TASK OBJECTIVE — What is the count of lines in the records that include "Domaintransfer"? Reply with that number alone.

DATA FOR REVIEW —
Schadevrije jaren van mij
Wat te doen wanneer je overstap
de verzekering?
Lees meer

---

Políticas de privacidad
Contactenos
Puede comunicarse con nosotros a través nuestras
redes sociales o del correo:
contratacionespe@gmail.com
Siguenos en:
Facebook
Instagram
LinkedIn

...

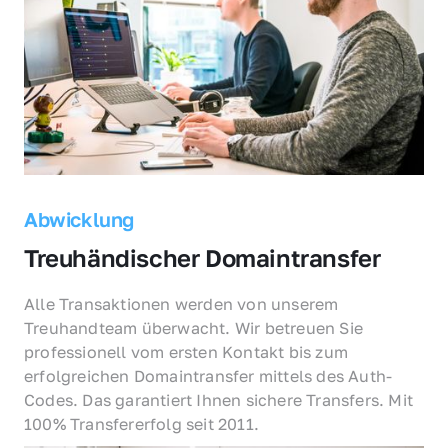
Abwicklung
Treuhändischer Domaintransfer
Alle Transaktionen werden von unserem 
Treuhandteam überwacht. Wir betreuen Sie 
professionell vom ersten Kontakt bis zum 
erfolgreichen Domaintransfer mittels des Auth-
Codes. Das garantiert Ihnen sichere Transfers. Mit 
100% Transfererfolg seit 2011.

RESPONSE — 2